▶ **Exercise**
Repeat exactly, and nothing more, the lines from the one that includes "below! And don't forget to subscribe" through the final line of the entries; skip the pictures.

▶ **Data to examine**
===
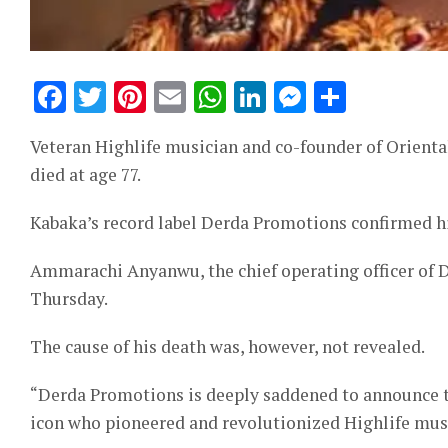
Facebook
Twitter
Pinterest
Email
WhatsApp
LinkedIn
Messeng
Share
Veteran Highlife musician and co-founder of Orient
died at age 77.
Kabaka’s record label Derda Promotions confirmed his
Ammarachi Anyanwu, the chief operating officer of D
Thursday.
The cause of his death was, however, not revealed.
“Derda Promotions is deeply saddened to announce t
icon who pioneered and revolutionized Highlife music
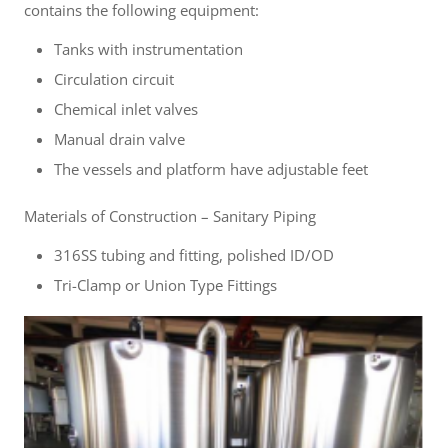
contains the following equipment:
Tanks with instrumentation
Circulation circuit
Chemical inlet valves
Manual drain valve
The vessels and platform have adjustable feet
Materials of Construction – Sanitary Piping
316SS tubing and fitting, polished ID/OD
Tri-Clamp or Union Type Fittings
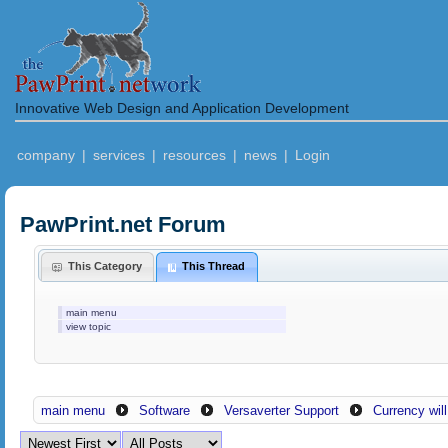
Innovative Web Design and Application Development
company
|
services
|
resources
|
news
|
Login
PawPrint.net Forum
This Category
This Thread
main menu
view topic
main menu
Software
Versaverter Support
Currency wil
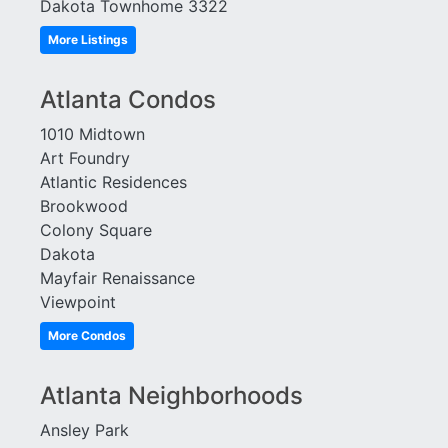
Dakota Townhome 3322
More Listings
Atlanta Condos
1010 Midtown
Art Foundry
Atlantic Residences
Brookwood
Colony Square
Dakota
Mayfair Renaissance
Viewpoint
More Condos
Atlanta Neighborhoods
Ansley Park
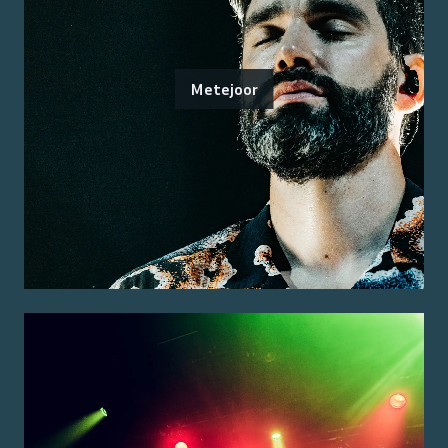
Metejoor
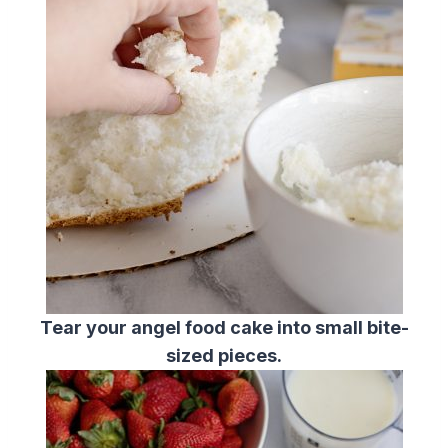
Tear your angel food cake into small bite-
sized pieces.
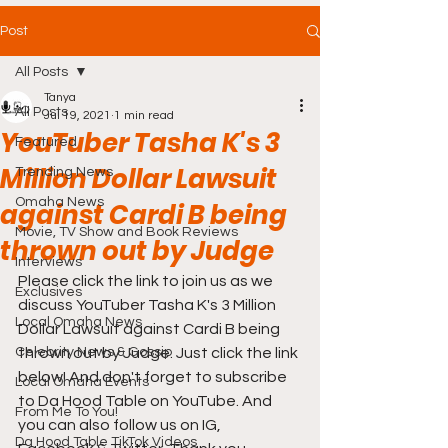
Post
All Posts
Tanya
All Posts
Jul 19, 2021
1 min read
YouTuber Tasha K's 3
Featured
Million Dollar Lawsuit
Trending News
Omaha News
against Cardi B being
Movie, TV Show and Book Reviews
thrown out by Judge
Interviews
Please click the link to join us as we 
Exclusives
discuss YouTuber Tasha K's 3 Million 
Local Omaha News
Dollar Lawsuit against Cardi B being 
Celebrity News & Gossip
thrown out by Judge. Just click the link 
below! And don't forget to subscribe 
Local Omaha Events
to Da Hood Table on YouTube. And 
From Me To You!
you can also follow us on IG, 
Da Hood Table TikTok Videos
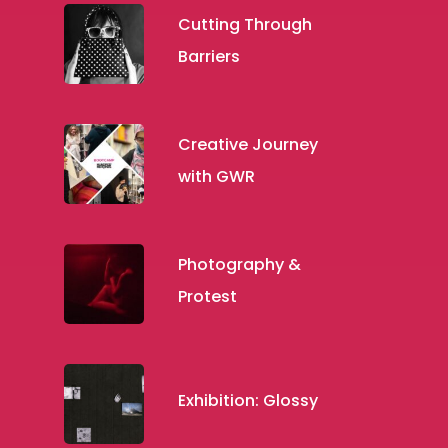
Cutting Through
Barriers
Creative Journey
with GWR
Photography &
Protest
Exhibition: Glossy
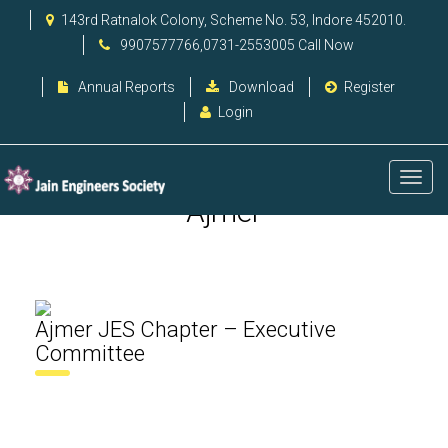
143rd Ratnalok Colony, Scheme No. 53, Indore 452010.
9907577766,0731-2553005 Call Now
Annual Reports
Download
Register
Login
Ajmer
Ajmer JES Chapter – Executive
Committee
===
▶ **Solution to the problem**
below! And don't forget to subscribe 
Local Omaha Events
to Da Hood Table on YouTube. And 
From Me To You!
you can also follow us on IG, 
Da Hood Table TikTok Videos
Cutting Through
Barriers
Creative Journey
with GWR
Photography &
Protest
Exhibition: Glossy
143rd Ratnalok Colony, Scheme No. 53, Indore 452010.
9907577766,0731-2553005 Call Now
Annual Reports
Download
Register
Login
Ajmer
Ajmer JES Chapter – Executive
Committee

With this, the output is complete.